» TASK INSTRUCTIONS: Tally every line of the records below that includes "methods", and reply with the total alone.

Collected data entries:
------

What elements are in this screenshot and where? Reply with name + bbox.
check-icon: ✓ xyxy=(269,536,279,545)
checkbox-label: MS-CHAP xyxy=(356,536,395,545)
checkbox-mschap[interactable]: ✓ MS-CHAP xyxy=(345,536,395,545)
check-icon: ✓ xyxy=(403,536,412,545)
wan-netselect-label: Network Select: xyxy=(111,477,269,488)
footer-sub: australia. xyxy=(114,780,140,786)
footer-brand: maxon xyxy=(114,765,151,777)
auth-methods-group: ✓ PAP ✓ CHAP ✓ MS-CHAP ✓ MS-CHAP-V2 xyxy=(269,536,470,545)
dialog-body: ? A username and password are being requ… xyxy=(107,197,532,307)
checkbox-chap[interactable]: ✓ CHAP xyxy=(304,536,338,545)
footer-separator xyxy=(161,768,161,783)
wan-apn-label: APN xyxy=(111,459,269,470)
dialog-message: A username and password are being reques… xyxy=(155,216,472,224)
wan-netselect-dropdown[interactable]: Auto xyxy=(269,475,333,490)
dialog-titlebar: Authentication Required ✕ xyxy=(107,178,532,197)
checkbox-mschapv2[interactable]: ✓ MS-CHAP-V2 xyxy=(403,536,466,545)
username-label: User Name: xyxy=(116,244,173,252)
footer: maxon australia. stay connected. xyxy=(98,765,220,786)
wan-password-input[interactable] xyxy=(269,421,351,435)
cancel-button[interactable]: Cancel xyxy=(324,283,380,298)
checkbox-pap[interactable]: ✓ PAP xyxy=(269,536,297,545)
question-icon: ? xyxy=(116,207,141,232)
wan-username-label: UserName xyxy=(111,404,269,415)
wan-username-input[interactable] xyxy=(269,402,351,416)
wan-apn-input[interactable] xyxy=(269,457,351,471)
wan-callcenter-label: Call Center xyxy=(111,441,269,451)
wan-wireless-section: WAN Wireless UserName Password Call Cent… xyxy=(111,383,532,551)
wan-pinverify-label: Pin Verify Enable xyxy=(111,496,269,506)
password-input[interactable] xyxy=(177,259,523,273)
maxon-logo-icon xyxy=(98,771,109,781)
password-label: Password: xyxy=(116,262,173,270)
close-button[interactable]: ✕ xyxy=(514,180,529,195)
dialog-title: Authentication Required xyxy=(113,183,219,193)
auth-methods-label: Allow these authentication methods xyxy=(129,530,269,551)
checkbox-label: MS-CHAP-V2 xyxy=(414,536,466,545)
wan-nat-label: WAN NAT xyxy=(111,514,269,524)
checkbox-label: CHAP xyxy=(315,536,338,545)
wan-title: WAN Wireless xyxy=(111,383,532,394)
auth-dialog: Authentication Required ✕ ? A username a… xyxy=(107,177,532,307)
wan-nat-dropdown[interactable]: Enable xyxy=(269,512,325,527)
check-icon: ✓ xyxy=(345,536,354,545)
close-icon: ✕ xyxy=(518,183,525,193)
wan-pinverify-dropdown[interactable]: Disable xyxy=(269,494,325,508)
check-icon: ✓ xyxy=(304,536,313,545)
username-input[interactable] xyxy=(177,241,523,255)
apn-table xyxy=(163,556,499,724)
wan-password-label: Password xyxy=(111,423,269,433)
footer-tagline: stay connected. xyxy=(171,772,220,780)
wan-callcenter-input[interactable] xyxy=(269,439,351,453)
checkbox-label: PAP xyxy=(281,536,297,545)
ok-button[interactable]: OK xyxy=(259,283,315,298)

------

» RESPONSE TO THE TASK: 2